We have had some interesting queries over the past few months which have required some time to answer in full. We also had some feedback from previous queries which we respond to below. All our visiting pharmacists are there to respond to your queries and if they can’t answer the question on the spot, we will come back to you with a full response as soon as we can.
1. Erythromycin for constipation
We mentioned the use of erythromycin being used for constipation in the previous newsletter and a consultant queried whether we were seeing it used routinely as a laxative. To clarify, we are not aware of it being used more or in preference to conventional laxatives – we featured the query in case other healthcare professionals who may be new to palliative care had not come across this use before.
2. Anti-emetics least likely to cause hypotension
A variety of drugs are used as anti-emetics in palliative care and most are associated with hypotension. We were recently asked if we knew which would be least likely to cause this as a complication.

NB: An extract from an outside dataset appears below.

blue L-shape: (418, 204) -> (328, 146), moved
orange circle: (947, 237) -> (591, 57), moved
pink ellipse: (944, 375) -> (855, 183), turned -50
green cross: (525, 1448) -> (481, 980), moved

There do not seem to be any consensus reports on this and there is some conflict between the sources but haloperidol and levomepromazine are most likely to cause a drop in blood pressure. There are also reports of cyclizine and metoclopramide doing the same but occurrences are listed in the SPC as ‘rare’. The least likely culprits are hyoscine butyl bromide, ondansetron, domperidone and olanzapine but there are other issues to consider – we know ondansetron is more constipating than the other, domperidone has QT interval prolongation as a known risk and is only available as an oral product. Olanzapine is a more recent addition to the list of antiemetics and is proving a useful third line choice but use by anything other than the oral route is uncommon in palliative care.
3. Suggestions for Ranitidine alternatives
Ranitidine products are not being manufactured at present due to the discovery of a toxic by-product being found in the high-temperature tests carried out in the process. It had been adopted as an effective drug for reducing secretions in intestinal obstruction and was starting to be used more widely in syringe pumps. Whilst it remains unobtainable, the PCF suggests the step-wise approach should be 1. metoclopramide (if no colic present) 2. If colic present, hyoscine butyl bromide with or without levomepromazine, then octreotide with dexamethasone as an adjunct in all three stages. Another suggestion from Andrew Dickman – Consultant Palliative Care pharmacist at the Palliative Care Institute in Liverpool – is to use glycopyrronium at antisecretory doses. It is familiar and less costly than octreotide.
4. Subcutaneous use of parecoxib
The use of NSAIDs has reduced considerably since their range of side effects was brought into sharper focus for older and frailer people. They can be very effective for pain which is less sensitive to opioids e.g. bone pain. Most clinicians seem to choose ibuprofen as a less potent agent and one of the selective COX2 inhibitors if that is not sufficient. When approaching the last days of life and the oral route is no longer available, parecoxib is available as an injectable option. It is unlikely to affect clotting and has a lower GI risk than standard NSAIDs. It can be given as a single 40mg in 2ml SC dose or as an infusion over 24 hours, diluted with sodium chloride 0.9% to the maximum volume in a 30ml syringe. Due to lack of data it must not be mixed with other drugs in a syringe. It has only been licensed for use for 3 days as it was developed as an adjunct to pain relief around surgery so if anyone does choose to use it for longer than this, it would be useful to report it as a case study so others can learn from experience.